About this exercise
Return exactly the final stretch of the records below, opening with the line that contains "全国一律送料 800円" and closing with the last line.
*** Data to process Section Begins ***
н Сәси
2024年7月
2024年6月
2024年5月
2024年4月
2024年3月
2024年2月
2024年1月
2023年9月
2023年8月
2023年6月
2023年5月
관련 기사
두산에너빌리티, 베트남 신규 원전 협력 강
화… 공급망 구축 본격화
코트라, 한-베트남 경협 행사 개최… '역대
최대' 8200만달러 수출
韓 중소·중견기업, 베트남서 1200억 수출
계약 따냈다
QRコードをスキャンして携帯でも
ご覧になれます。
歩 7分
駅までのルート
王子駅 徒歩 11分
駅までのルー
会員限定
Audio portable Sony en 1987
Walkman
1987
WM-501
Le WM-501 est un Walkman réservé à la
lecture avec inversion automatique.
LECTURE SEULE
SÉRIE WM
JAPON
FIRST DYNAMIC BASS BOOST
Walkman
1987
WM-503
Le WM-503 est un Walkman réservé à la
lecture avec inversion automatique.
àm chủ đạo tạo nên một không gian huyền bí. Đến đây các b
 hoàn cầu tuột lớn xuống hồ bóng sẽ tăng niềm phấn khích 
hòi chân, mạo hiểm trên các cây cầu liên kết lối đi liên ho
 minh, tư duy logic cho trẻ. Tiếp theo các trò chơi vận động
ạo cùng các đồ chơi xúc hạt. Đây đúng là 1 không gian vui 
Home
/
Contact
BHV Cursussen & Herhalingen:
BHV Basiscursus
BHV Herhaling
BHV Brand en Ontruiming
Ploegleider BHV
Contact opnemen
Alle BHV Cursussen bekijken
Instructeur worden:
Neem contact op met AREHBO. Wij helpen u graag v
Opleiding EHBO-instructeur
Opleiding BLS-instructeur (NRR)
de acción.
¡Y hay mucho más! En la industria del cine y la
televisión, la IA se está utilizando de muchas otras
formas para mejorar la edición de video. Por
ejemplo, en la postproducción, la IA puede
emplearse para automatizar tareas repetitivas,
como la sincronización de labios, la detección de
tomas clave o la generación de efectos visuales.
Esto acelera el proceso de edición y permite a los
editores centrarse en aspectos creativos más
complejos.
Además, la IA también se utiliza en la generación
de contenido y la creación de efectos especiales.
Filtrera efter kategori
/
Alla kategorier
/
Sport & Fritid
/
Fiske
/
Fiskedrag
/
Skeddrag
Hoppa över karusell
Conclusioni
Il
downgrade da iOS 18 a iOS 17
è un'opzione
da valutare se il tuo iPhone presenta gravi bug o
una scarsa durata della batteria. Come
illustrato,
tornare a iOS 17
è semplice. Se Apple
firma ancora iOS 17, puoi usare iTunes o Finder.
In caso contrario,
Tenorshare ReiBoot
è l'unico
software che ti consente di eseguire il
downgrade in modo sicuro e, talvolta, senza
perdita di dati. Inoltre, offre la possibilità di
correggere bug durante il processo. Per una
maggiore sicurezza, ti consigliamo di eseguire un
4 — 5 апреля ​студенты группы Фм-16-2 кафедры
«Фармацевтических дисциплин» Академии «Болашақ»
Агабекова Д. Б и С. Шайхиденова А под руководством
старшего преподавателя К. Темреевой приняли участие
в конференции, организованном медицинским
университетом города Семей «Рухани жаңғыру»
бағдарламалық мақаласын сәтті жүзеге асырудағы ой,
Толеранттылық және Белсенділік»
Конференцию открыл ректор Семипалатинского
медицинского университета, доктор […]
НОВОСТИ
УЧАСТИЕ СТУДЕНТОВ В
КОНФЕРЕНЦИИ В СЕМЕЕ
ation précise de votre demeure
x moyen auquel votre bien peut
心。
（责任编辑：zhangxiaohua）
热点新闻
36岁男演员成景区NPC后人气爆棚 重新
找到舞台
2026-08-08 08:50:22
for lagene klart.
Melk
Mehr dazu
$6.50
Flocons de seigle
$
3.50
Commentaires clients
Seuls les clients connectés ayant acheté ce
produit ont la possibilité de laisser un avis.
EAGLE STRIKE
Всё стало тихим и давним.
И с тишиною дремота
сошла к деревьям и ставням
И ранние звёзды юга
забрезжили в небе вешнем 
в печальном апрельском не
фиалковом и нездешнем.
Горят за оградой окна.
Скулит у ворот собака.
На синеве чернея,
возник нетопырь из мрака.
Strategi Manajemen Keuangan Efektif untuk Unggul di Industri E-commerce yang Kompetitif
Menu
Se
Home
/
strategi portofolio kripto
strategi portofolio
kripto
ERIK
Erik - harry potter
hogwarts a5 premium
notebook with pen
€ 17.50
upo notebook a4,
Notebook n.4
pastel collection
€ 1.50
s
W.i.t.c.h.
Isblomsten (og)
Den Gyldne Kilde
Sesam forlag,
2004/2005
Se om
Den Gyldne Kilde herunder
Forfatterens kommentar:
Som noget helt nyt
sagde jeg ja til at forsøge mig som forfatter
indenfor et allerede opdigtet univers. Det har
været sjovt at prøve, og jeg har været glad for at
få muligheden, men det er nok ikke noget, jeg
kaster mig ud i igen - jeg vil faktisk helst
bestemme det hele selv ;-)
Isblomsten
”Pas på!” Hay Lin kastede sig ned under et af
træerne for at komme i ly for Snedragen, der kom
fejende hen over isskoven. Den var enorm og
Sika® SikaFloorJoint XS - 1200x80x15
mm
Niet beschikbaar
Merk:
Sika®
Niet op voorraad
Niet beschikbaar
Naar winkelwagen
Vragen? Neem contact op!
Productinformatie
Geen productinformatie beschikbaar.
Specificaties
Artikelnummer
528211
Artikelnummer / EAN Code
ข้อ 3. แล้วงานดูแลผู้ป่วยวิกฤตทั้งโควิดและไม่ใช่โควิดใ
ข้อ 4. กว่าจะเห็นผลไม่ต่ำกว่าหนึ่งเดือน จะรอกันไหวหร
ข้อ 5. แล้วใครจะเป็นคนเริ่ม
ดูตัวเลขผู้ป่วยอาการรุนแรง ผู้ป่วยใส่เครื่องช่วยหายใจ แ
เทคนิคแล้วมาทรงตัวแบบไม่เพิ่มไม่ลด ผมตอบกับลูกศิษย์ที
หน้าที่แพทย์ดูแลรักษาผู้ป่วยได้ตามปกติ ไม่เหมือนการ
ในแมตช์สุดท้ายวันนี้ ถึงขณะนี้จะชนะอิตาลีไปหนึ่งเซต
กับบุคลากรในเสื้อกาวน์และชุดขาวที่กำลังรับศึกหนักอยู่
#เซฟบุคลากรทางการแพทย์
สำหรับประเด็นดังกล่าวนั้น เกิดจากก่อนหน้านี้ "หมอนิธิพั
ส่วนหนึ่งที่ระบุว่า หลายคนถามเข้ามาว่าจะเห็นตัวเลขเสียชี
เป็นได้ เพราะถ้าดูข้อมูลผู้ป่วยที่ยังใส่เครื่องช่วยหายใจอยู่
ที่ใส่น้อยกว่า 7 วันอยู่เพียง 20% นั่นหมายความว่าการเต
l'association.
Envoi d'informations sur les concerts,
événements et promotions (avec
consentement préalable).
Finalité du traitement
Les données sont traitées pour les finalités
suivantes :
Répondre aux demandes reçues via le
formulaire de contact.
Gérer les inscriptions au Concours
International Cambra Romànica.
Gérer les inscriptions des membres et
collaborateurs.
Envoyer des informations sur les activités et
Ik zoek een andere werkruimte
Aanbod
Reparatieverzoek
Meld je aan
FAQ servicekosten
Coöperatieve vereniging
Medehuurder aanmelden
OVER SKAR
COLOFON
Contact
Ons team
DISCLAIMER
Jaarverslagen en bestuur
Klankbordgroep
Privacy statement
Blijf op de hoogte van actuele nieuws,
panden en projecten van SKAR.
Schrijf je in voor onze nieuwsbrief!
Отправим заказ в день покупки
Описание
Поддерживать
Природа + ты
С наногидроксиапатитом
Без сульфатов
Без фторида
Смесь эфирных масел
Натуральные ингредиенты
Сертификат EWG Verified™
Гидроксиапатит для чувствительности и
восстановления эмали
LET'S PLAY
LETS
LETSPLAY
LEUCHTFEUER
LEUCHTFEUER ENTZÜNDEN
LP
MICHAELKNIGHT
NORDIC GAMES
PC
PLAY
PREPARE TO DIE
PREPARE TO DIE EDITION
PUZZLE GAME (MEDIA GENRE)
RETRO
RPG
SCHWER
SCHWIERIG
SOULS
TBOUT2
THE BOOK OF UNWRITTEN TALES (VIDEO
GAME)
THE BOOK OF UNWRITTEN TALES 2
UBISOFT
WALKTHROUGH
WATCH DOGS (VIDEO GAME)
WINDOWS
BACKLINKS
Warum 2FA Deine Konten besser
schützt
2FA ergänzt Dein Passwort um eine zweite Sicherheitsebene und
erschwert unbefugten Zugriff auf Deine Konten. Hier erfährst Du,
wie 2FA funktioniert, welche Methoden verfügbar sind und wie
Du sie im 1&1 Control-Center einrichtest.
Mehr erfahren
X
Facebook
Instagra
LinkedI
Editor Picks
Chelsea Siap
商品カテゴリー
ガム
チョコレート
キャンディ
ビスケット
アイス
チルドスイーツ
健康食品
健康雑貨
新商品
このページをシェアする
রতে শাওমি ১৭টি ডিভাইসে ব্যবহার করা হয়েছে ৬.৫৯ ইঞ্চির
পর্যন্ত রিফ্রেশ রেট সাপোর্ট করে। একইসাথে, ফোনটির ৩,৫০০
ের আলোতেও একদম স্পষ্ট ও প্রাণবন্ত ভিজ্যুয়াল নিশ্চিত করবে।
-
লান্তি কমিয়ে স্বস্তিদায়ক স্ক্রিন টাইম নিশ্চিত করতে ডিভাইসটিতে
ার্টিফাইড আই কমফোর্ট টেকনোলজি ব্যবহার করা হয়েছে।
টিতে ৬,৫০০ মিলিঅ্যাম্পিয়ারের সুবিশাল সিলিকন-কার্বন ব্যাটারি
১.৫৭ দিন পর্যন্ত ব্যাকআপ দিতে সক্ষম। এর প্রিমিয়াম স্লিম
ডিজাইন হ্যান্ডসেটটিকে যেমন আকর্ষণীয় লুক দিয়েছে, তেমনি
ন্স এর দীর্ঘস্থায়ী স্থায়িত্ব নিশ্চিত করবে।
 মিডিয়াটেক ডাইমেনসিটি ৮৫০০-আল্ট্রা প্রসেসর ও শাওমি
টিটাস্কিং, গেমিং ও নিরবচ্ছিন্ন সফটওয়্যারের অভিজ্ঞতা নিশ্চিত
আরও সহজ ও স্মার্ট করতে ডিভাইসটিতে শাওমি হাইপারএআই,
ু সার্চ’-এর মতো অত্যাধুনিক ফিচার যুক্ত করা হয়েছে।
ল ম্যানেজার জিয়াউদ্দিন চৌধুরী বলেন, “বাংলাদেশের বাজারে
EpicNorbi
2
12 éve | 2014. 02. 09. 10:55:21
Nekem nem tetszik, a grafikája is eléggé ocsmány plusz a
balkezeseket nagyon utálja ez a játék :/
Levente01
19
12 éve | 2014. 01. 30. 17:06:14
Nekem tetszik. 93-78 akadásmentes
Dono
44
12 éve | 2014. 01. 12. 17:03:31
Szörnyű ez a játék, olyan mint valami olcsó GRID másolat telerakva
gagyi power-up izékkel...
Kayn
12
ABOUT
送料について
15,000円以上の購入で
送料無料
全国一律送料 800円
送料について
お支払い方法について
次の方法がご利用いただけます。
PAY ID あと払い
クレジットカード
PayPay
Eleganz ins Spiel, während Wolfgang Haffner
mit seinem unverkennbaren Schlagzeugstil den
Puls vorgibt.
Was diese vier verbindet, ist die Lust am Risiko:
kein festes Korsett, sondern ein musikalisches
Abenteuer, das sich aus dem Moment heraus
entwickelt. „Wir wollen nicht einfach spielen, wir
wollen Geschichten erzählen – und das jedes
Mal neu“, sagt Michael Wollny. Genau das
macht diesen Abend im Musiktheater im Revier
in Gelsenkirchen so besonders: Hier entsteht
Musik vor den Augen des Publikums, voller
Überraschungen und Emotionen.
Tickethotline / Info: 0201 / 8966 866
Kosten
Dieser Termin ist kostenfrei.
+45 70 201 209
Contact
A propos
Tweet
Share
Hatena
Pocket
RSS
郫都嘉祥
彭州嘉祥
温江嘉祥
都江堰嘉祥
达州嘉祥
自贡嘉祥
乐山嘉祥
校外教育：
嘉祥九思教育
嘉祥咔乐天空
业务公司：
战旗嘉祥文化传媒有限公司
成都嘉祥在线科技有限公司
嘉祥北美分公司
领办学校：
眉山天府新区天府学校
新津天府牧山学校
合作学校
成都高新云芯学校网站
*** Data to process Section Ends ***
Answer box
全国一律送料 800円
送料について
お支払い方法について
次の方法がご利用いただけます。
PAY ID あと払い
クレジットカード
PayPay
Eleganz ins Spiel, während Wolfgang Haffner
mit seinem unverkennbaren Schlagzeugstil den
Puls vorgibt.
Was diese vier verbindet, ist die Lust am Risiko:
kein festes Korsett, sondern ein musikalisches
Abenteuer, das sich aus dem Moment heraus
entwickelt. „Wir wollen nicht einfach spielen, wir
wollen Geschichten erzählen – und das jedes
Mal neu“, sagt Michael Wollny. Genau das
macht diesen Abend im Musiktheater im Revier
in Gelsenkirchen so besonders: Hier entsteht
Musik vor den Augen des Publikums, voller
Überraschungen und Emotionen.
Tickethotline / Info: 0201 / 8966 866
Kosten
Dieser Termin ist kostenfrei.
+45 70 201 209
Contact
A propos
Tweet
Share
Hatena
Pocket
RSS
郫都嘉祥
彭州嘉祥
温江嘉祥
都江堰嘉祥
达州嘉祥
自贡嘉祥
乐山嘉祥
校外教育：
嘉祥九思教育
嘉祥咔乐天空
业务公司：
战旗嘉祥文化传媒有限公司
成都嘉祥在线科技有限公司
嘉祥北美分公司
领办学校：
眉山天府新区天府学校
新津天府牧山学校
合作学校
成都高新云芯学校网站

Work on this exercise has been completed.